Hospital staff are facing mounting complaints over losing elderly patients' false teeth.

Families have accused the Royal Sussex County Hospital in Brighton of humiliating their relatives by accidentally binning their dentures and not replacing them.

The Argus reported on Tuesday how 86-year-old Joan Gwynne-Smith has been having difficulty eating since her bottom teeth, top teeth and half her spare set went missing on Bristol ward.

Her son Michael blamed staff for losing them and said they had a "couldn't care less" attitude about the problem.

Now Mike Wilson has contacted The Argus to say his mother Mary Wilson stayed on the same ward and suffered the same problem.

He said: "My mother stayed in the same room - there is only one separate room on Bristol ward - and the staff lost her teeth too. The humiliation that is heaped on patients in that ward is unbelievable.

"She's back at home now but the whole situation has distressed her very much and left her quite depressed."

Mrs Wilson's dentures were lost during her stay in hospital last December and have not been replaced yet. The lower plate went missing first and the upper plate two days later.

Her son has arranged for a dentist to visit her home in Essex Place, Brighton, but the earliest appointment is April 30.

It means she will have been without teeth for nearly five months.

Mr Wilson said: "The word disgraceful is the only polite one that comes to mind."

He has made a formal complaint to Peter Coles, chief executive of Brighton and Sussex University Hospitals NHS Trust, which runs the Royal Sussex.

In his letter to the trust, Mr Wilson wrote: "It was suggested my mother had been wrapping them in tissues and that, consequently, a domestic must have picked them up and thrown them away.

"Do they not know they are dealing with ill, distressed and sometimes confused people?

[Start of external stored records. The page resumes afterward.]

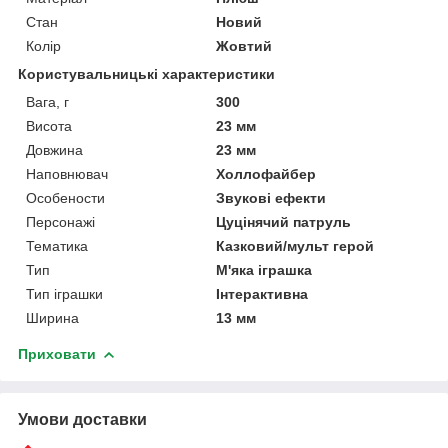
Стан
Новий
Колір
Жовтий
Користувальницькі характеристики
Вага, г
300
Висота
23 мм
Довжина
23 мм
Наповнювач
Холлофайбер
Особености
Звукові ефекти
Персонажі
Цуцінячий патруль
Тематика
Казковий/мульт герой
Тип
М'яка іграшка
Тип іграшки
Інтерактивна
Ширина
13 мм
Приховати
Умови доставки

"Do they not think that a solid, unyielding and quite large object on a patient's table might be worth checking before simply dropping it in a bin bag?

"And to do it twice?"

He added: "No one seems in the least concerned about their loss or to have considered their replacement. Perhaps the authority takes the view that teeth are like other personal valuables and so will take no responsibility."

A trust spokeswoman said: "Dentures go missing in hospitals and the trust is not always responsible for the loss of personal property.

"We always recommend patients use the denture pots provided.

"Mrs Wilson was given a denture pot to keep her false teeth in during her hospital stay.

"However, as she chose to wrap them in a tissue, we believe it is likely they were mistaken for an item of rubbish."